As a side note, neither early DOS nor CP/M had a full screen editor either, afair iirc. Edlin (poor man’s ed) is my earliest memory, which was a line-oriented editor. https://en.wikipedia.org/wiki/Edlin
https://softwareengineering.stackexchange.com/questions/3097...
https://www.youtube.com/watch?v=mOqguR3bBsk&t=1m8s
(Some things I didn't notice them getting into were `RESEQUENCE`, retyping a line with its number to edit a line, storing the program to flaky audiocassette, and losing the only copy of the game you were developing because you left your tape in, and your little brother absent-mindedly pressed the Record button while waiting his turn to play Parsec.)
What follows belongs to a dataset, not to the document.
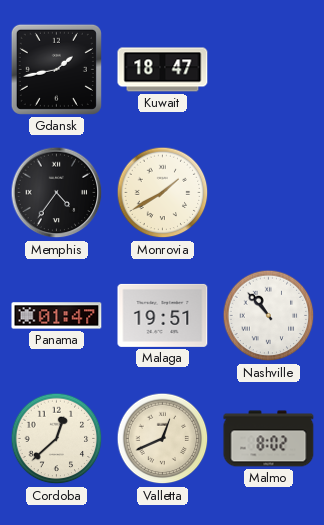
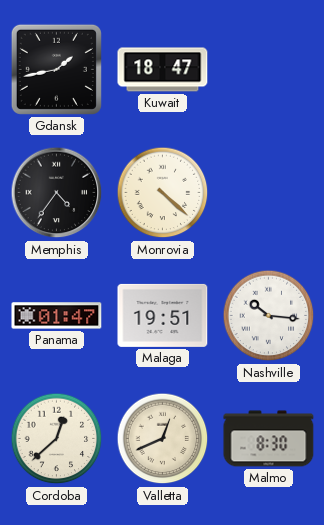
Monrovia: 1:40 -> 4:22
Nashville: 10:53 -> 10:16
Malmo: 8:02 -> 8:30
Atari BASIC could export a BASIC program as a text file using the LIST command. Once exported, an editor could be used to edit the code:
LIST "D1:CODE.TXT"
Or you could only output part of the program, say from line 1000 to 2000: LIST "D1:PARTIAL.TXT",1000,2000
Then you could use the ENTER command to bring that code back in. If a program was already there, the lines would simply be inserted. If the ENTERed code had a line number the same as the program in memory, it would replace the one already in memory. This was a great way to have a subroutine library, kind of like #include in C: ENTER "D1:PARTIAL.TXT"
Outside of the examples above, it was difficult to have a full screen editor for BASIC because every line had to have a line number and you had to keep them organized. Also, the earliest microcomputers didn't have enough RAM for a full screen editor. The BBC Micro had a text editor in ROM but it couldn't be used for BASIC code. It could be used for other languages that were typically compiled.Most other languages either had a full screen editor or you could use any text editor. For example, Atari Logo has a full screen editor where you can edit one PROCEDURE at a time with:
EDIT "MYPROCEDURE
At this time, the best "full screen" editor we could find was actually a very expensive CRT terminal that did all of the editing in the terminal's memory. It required an operating system and a disk. The program read 1K of data into terminal memory, and using keys built into the terminal, you could move the cursor around and cut and paste. When done, it write the memory into a file, and read the next 1K of data.
The computer it was attached to had an editor like TECO (DEC), NSPEED (Data General), or EX (AT&T Unix). These were editors designed to be used on dumb terminals or even hard copy terminals (Like a TeleType ASR33, Silent 700, or DECWriter).
A full screen editor would need an operating system with support for files (Floppy or the outrageously expensive hard disk), and enough memory to support a program on top of the operating system, on top of the program you are editing.
Anyhow, Apple Pascal was available with a full-screen editor in 1979 (this required 64-K of RAM, a disk drive, and lots of disk switching). 1984-era MacBASIC had a GUI text editor (The mac shipped with 128K of RAM, 64K of ROM, and a 400K 3.5" floppy drive.
Most had classic line numbers but one had a forward on full screen editor. You could fullscreen edit what was on the screen. This include adding new lines anywhere visible. Any action that made text scroll off the top was inaccessible and would be written to disk.
To get back to earlier lines you had save all and restart.
All the answers from the '80s make me laugh.
(Well, at least the laughing is true. )
I remember writing programs first on paper, then transcribing them in. Line numbers were useful for that - making sure I didn't miss anything.
They were also incredibly useful when typing in programs from magazines!